Car derrière les objets, il y a des hommes. A l’image de la Petite Rockette à Paris, la Collecterie s’attache à créer du lien social sur son territoire. Le collectif attend un agrément pour janvier 2014 afin de pouvoir proposer des contrats d’insertion. « Six en menuiserie, six en tapisserie » se réjouit Léon.

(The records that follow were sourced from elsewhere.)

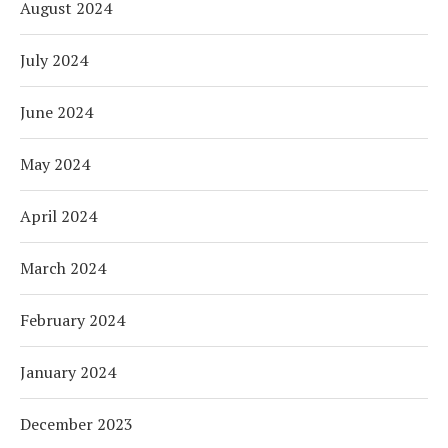
August 2024
July 2024
June 2024
May 2024
April 2024
March 2024
February 2024
January 2024
December 2023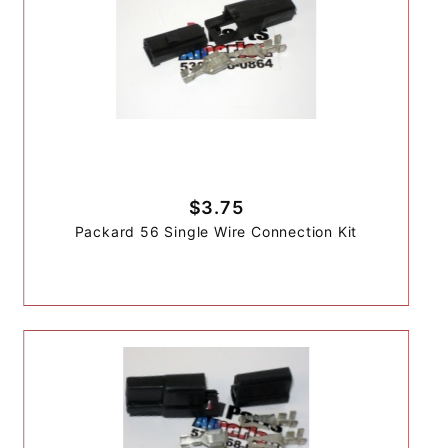
$3.75
Packard 56 Single Wire Connection Kit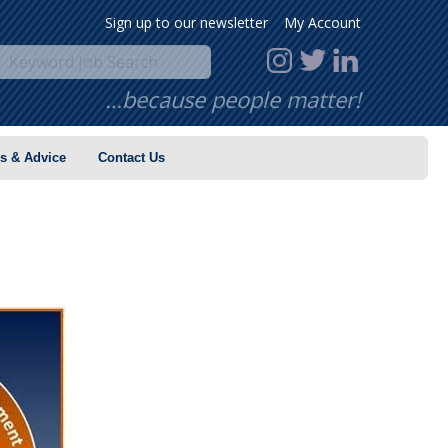
Sign up to our newsletter
My Account
…because people matter!
s & Advice
Contact Us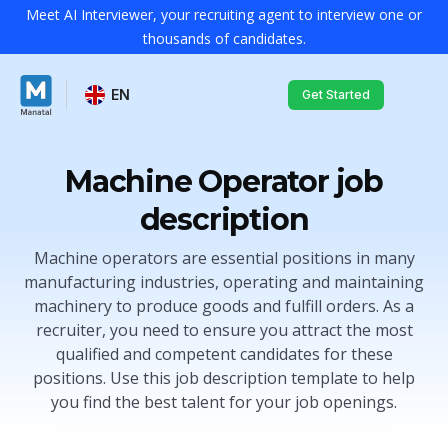
Meet AI Interviewer, your recruiting agent to interview one or
thousands of candidates.
EN
Get Started
Machine Operator job
description
Machine operators are essential positions in many
manufacturing industries, operating and maintaining
machinery to produce goods and fulfill orders. As a
recruiter, you need to ensure you attract the most
qualified and competent candidates for these
positions. Use this job description template to help
you find the best talent for your job openings.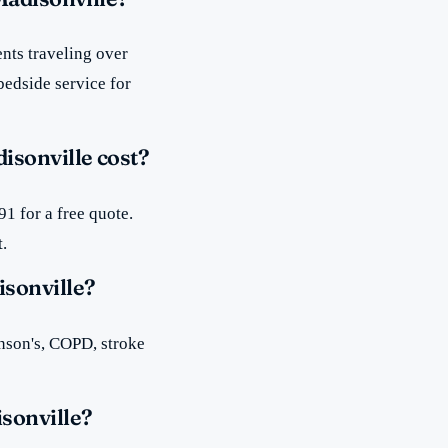
nts traveling over
bedside service for
sonville cost?
1 for a free quote.
t.
isonville?
inson's, COPD, stroke
sonville?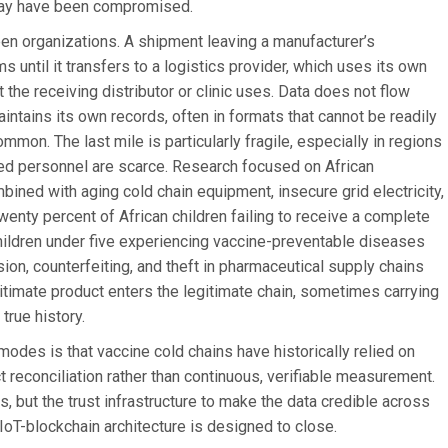
y may have been compromised.
en organizations. A shipment leaving a manufacturer’s
until it transfers to a logistics provider, which uses its own
the receiving distributor or clinic uses. Data does not flow
ntains its own records, often in formats that cannot be readily
mmon. The last mile is particularly fragile, especially in regions
ained personnel are scarce. Research focused on African
bined with aging cold chain equipment, insecure grid electricity,
wenty percent of African children failing to receive a complete
children under five experiencing vaccine-preventable diseases
ersion, counterfeiting, and theft in pharmaceutical supply chains
gitimate product enters the legitimate chain, sometimes carrying
true history.
modes is that vaccine cold chains have historically relied on
t reconciliation rather than continuous, verifiable measurement.
rs, but the trust infrastructure to make the data credible across
 IoT-blockchain architecture is designed to close.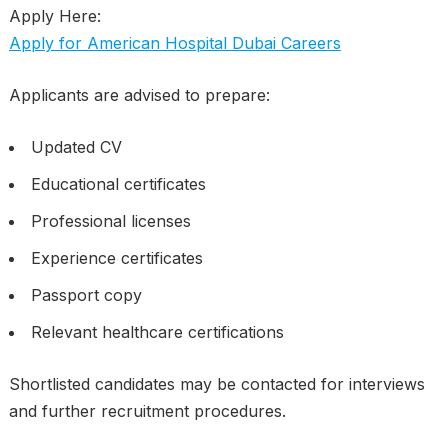
Apply Here:
Apply for American Hospital Dubai Careers
Applicants are advised to prepare:
Updated CV
Educational certificates
Professional licenses
Experience certificates
Passport copy
Relevant healthcare certifications
Shortlisted candidates may be contacted for interviews
and further recruitment procedures.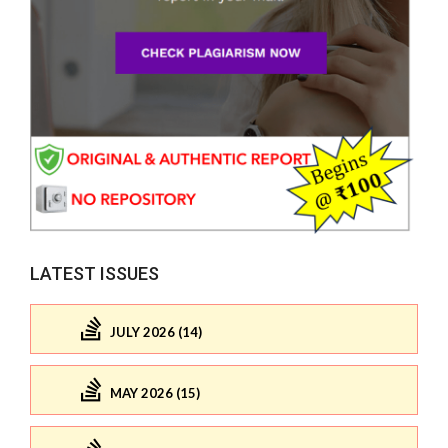
LATEST ISSUES
JULY 2026 (14)
MAY 2026 (15)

Florence, accompagnatrice en chantier d’insertion, justifie la démarche : « Pour des gens éloignés de l’emploi, marginalisés et souvent précaires, la ressourcerie est un très beau support de réinsertion. Outre les métiers manuels que cela offre, il y a plein de domaines d’apprentissage : du tri, de la vente, de la mise en rayon, de l’aménagement de l’espace, du design, etc. Ce qui est intéressant, c’est la polyvalence, les gens ne sont pas cantonnés à une seule filière ».

A voir Roland, bénévole à temps presque complet, tatcher le quidam pour lui vendre la dernière merveille retapée, on se dit que le projet est porteur. Il espère une place prochainement en contrat d’insertion, et en attendant, il se rend presque quotidiennement à la collecterie. « Il n’est pourtant censé être là que deux jours par semaine » sourit Florence. Luc, le service civique engagé au début de l’aventure, confirme cette bonne ambiance. Pour lui qui a passé un bac pro d’ébéniste, la Collecterie est l’expérimentation de la mixité sociale : « C’est un mélange avec plein de gens au quotidien, c’est génial. Et mine de rien, ça permet de développer l’imagination ce genre d’endroits ! ».

- Inauguration par Dominique Voynet -
Lieu d’échanges matériels tout autant qu’immatériels, la Collecterie prouve qu’un projet écolo-responsable peut aussi être un incubateur social. Avant le traditionnel « coupé de ruban » - fait d’un assemblage de cravate pour l’occasion - le président parle dans son discours d’inauguration de cette « activité millénaire qui consiste à faire du neuf avec du vieux. Malgré tous nos mérites, comparables à ceux de beaucoup d’autres, nous n’avons pas inventé le fil à couper le beurre... ».
Le but : redonner un sens aux objets en fin de vie, et une nouvelle vie à des hommes en quête de sens.